It looks like the expression has a discontinuity centered at \(x=1\) when \(N\rightarrow\infty\). This discontinuity corresponds to a phase change - the phase of relatively few links being open changes to the phase of almost all links being open.

Not quite little cupcake. It is true that \(exp(-\beta\epsilon)\) can never equal one, so we will never see a phase transition in the traditional solution to the zipper problem where \(G=1\). However, the expression \(x = Gexp(-\beta \epsilon)\) can equal one if G is large enough.

\[\begin{equation} Ge^{-\beta \epsilon} = 1 \end{equation}\] \[\begin{equation} G = e^{\beta \epsilon} \end{equation}\]

When the degeneracy of the system is equal to \(exp(\beta\epsilon)\), we will see a phase transition. Pretty neat.

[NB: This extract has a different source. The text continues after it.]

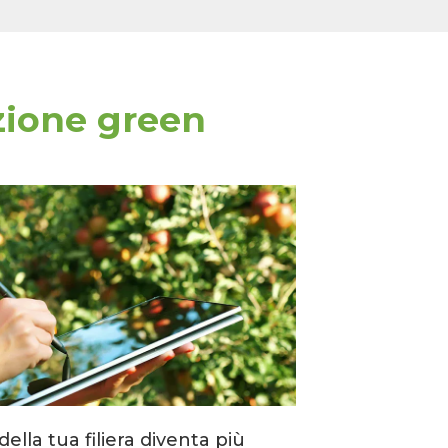
azione green
della tua filiera diventa più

In the real world, we cannot control \(G\) or \(\epsilon\); they are fixed values for a given system. However, we can control the temperature of the heat bath \(T\). Thus, we can rearrange the equation above to get the temperature at which the phase transition occurs:

\[\begin{equation} G = e^{\beta \epsilon} = e^{\epsilon/kT} \end{equation}\] \[\begin{equation} ln(G) = \epsilon/kT \end{equation}\] \[\begin{equation} T = \frac{\epsilon}{k ln(G)} \end{equation}\]

Pretty snazzy.